Supplied material →
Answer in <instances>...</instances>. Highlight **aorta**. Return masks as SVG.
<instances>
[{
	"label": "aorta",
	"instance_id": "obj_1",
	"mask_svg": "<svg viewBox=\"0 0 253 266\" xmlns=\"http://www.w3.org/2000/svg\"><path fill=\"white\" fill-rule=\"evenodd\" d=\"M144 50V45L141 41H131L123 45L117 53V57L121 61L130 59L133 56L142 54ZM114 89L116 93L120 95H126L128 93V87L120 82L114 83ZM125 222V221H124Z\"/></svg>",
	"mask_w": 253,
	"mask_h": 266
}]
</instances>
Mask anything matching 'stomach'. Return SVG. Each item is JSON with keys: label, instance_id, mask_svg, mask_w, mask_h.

==

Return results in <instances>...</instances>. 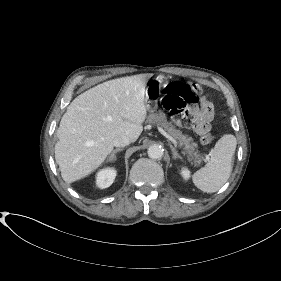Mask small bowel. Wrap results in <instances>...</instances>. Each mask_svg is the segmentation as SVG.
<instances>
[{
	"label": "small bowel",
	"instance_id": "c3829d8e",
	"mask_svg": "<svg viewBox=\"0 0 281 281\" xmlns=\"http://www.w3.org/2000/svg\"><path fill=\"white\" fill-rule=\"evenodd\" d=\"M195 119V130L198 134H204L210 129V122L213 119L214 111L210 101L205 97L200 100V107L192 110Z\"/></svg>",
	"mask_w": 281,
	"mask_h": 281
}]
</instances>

Prompt →
Copy out, exactly and alone, the lines of the entries above between the ones holding "Answer in <instances>...</instances>." and "Mask anything matching", inclusive.

Answer section →
Answer in <instances>...</instances>. Highlight **aorta**. Return masks as SVG.
<instances>
[{
	"label": "aorta",
	"instance_id": "obj_1",
	"mask_svg": "<svg viewBox=\"0 0 253 266\" xmlns=\"http://www.w3.org/2000/svg\"><path fill=\"white\" fill-rule=\"evenodd\" d=\"M144 50V45L141 41H131L123 45L117 53V57L121 61L130 59L133 56L142 54ZM114 89L116 93L120 95H126L128 93V87L120 82L114 83ZM125 222V221H124Z\"/></svg>",
	"mask_w": 253,
	"mask_h": 266
}]
</instances>
Mask anything matching 'stomach'. Return SVG. Each item is JSON with keys: label, instance_id, mask_svg, mask_w, mask_h.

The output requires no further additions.